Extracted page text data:
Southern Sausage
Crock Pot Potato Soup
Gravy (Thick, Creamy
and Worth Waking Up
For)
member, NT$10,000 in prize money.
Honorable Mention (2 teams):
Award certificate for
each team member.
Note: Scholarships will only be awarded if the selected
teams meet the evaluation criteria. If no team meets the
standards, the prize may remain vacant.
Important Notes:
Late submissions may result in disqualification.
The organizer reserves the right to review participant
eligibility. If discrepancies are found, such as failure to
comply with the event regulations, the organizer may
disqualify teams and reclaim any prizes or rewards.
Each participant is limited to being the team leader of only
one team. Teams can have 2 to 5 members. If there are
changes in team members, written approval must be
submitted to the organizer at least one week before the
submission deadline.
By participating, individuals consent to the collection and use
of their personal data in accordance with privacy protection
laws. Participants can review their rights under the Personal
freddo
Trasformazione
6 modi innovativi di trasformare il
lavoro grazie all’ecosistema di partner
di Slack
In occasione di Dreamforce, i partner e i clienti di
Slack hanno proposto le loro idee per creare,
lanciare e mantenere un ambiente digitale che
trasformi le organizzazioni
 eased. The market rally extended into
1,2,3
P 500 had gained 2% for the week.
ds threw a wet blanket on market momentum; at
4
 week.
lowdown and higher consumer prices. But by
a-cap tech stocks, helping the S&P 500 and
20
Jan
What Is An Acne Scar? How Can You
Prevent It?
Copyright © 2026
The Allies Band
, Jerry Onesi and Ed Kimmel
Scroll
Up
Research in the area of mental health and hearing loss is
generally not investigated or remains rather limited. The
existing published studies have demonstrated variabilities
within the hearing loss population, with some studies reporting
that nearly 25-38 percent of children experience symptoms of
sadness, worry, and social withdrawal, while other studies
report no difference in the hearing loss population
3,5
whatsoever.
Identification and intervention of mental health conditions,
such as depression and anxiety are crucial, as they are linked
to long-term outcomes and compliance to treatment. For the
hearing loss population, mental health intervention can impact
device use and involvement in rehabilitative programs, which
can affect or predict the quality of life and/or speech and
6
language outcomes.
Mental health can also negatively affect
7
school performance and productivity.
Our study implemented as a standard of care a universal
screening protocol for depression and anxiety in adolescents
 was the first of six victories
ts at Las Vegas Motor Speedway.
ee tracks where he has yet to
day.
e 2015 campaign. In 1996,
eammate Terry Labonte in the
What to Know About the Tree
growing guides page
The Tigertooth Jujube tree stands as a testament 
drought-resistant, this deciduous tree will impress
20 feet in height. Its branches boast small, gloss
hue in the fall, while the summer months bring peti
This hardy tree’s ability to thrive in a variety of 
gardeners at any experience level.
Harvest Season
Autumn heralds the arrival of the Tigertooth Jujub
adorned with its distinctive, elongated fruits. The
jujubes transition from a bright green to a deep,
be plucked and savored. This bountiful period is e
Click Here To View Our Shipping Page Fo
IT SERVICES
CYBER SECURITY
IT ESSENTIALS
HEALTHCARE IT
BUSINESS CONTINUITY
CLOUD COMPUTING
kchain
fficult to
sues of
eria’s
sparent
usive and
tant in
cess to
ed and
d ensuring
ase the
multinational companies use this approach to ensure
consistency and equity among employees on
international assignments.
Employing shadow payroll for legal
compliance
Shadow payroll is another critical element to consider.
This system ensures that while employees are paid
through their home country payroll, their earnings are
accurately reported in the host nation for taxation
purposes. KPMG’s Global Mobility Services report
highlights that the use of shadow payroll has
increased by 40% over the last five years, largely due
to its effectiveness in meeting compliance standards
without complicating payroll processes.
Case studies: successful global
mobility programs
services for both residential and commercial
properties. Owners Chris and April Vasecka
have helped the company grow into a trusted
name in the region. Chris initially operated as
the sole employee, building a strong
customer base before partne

Activity: Repeat all entries. Match them exactly.

Task answer:
Southern Sausage
Crock Pot Potato Soup
Gravy (Thick, Creamy
and Worth Waking Up
For)
member, NT$10,000 in prize money.
Honorable Mention (2 teams):
Award certificate for
each team member.
Note: Scholarships will only be awarded if the selected
teams meet the evaluation criteria. If no team meets the
standards, the prize may remain vacant.
Important Notes:
Late submissions may result in disqualification.
The organizer reserves the right to review participant
eligibility. If discrepancies are found, such as failure to
comply with the event regulations, the organizer may
disqualify teams and reclaim any prizes or rewards.
Each participant is limited to being the team leader of only
one team. Teams can have 2 to 5 members. If there are
changes in team members, written approval must be
submitted to the organizer at least one week before the
submission deadline.
By participating, individuals consent to the collection and use
of their personal data in accordance with privacy protection
laws. Participants can review their rights under the Personal
freddo
Trasformazione
6 modi innovativi di trasformare il
lavoro grazie all’ecosistema di partner
di Slack
In occasione di Dreamforce, i partner e i clienti di
Slack hanno proposto le loro idee per creare,
lanciare e mantenere un ambiente digitale che
trasformi le organizzazioni
 eased. The market rally extended into
1,2,3
P 500 had gained 2% for the week.
ds threw a wet blanket on market momentum; at
4
 week.
lowdown and higher consumer prices. But by
a-cap tech stocks, helping the S&P 500 and
20
Jan
What Is An Acne Scar? How Can You
Prevent It?
Copyright © 2026
The Allies Band
, Jerry Onesi and Ed Kimmel
Scroll
Up
Research in the area of mental health and hearing loss is
generally not investigated or remains rather limited. The
existing published studies have demonstrated variabilities
within the hearing loss population, with some studies reporting
that nearly 25-38 percent of children experience symptoms of
sadness, worry, and social withdrawal, while other studies
report no difference in the hearing loss population
3,5
whatsoever.
Identification and intervention of mental health conditions,
such as depression and anxiety are crucial, as they are linked
to long-term outcomes and compliance to treatment. For the
hearing loss population, mental health intervention can impact
device use and involvement in rehabilitative programs, which
can affect or predict the quality of life and/or speech and
6
language outcomes.
Mental health can also negatively affect
7
school performance and productivity.
Our study implemented as a standard of care a universal
screening protocol for depression and anxiety in adolescents
 was the first of six victories
ts at Las Vegas Motor Speedway.
ee tracks where he has yet to
day.
e 2015 campaign. In 1996,
eammate Terry Labonte in the
What to Know About the Tree
growing guides page
The Tigertooth Jujube tree stands as a testament 
drought-resistant, this deciduous tree will impress
20 feet in height. Its branches boast small, gloss
hue in the fall, while the summer months bring peti
This hardy tree’s ability to thrive in a variety of 
gardeners at any experience level.
Harvest Season
Autumn heralds the arrival of the Tigertooth Jujub
adorned with its distinctive, elongated fruits. The
jujubes transition from a bright green to a deep,
be plucked and savored. This bountiful period is e
Click Here To View Our Shipping Page Fo
IT SERVICES
CYBER SECURITY
IT ESSENTIALS
HEALTHCARE IT
BUSINESS CONTINUITY
CLOUD COMPUTING
kchain
fficult to
sues of
eria’s
sparent
usive and
tant in
cess to
ed and
d ensuring
ase the
multinational companies use this approach to ensure
consistency and equity among employees on
international assignments.
Employing shadow payroll for legal
compliance
Shadow payroll is another critical element to consider.
This system ensures that while employees are paid
through their home country payroll, their earnings are
accurately reported in the host nation for taxation
purposes. KPMG’s Global Mobility Services report
highlights that the use of shadow payroll has
increased by 40% over the last five years, largely due
to its effectiveness in meeting compliance standards
without complicating payroll processes.
Case studies: successful global
mobility programs
services for both residential and commercial
properties. Owners Chris and April Vasecka
have helped the company grow into a trusted
name in the region. Chris initially operated as
the sole employee, building a strong
customer base before partne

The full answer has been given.